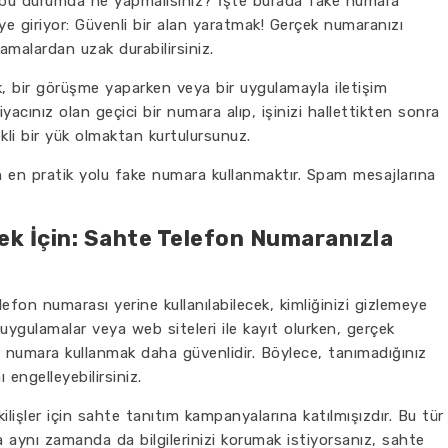
 ya bu durumda ne yapmalısınız? İşte burada fake numara
ye giriyor: Güvenli bir alan yaratmak! Gerçek numaranızı
malardan uzak durabilirsiniz.
, bir görüşme yaparken veya bir uygulamayla iletişim
tiyacınız olan geçici bir numara alıp, işinizi hallettikten sonra
ekli bir yük olmaktan kurtulursunuz.
 en pratik yolu fake numara kullanmaktır. Spam mesajlarına
 İçin: Sahte Telefon Numaranızla
efon numarası yerine kullanılabilecek, kimliğinizi gizlemeye
 uygulamalar veya web siteleri ile kayıt olurken, gerçek
 numara kullanmak daha güvenlidir. Böylece, tanımadığınız
ı engelleyebilirsiniz.
lişler için sahte tanıtım kampanyalarına katılmışızdır. Bu tür
a aynı zamanda da bilgilerinizi korumak istiyorsanız, sahte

**EXERCISE GOAL**
Starting with the line that contains "malardan uzak durabilirsiniz.", print each line through the last one in the listing. Include both end lines and add nothing.

**EXPECTED OUTPUT**
malardan uzak durabilirsiniz.
, bir görüşme yaparken veya bir uygulamayla iletişim
tiyacınız olan geçici bir numara alıp, işinizi hallettikten sonra
ekli bir yük olmaktan kurtulursunuz.
 en pratik yolu fake numara kullanmaktır. Spam mesajlarına
 İçin: Sahte Telefon Numaranızla
efon numarası yerine kullanılabilecek, kimliğinizi gizlemeye
 uygulamalar veya web siteleri ile kayıt olurken, gerçek
 numara kullanmak daha güvenlidir. Böylece, tanımadığınız
ı engelleyebilirsiniz.
lişler için sahte tanıtım kampanyalarına katılmışızdır. Bu tür
a aynı zamanda da bilgilerinizi korumak istiyorsanız, sahte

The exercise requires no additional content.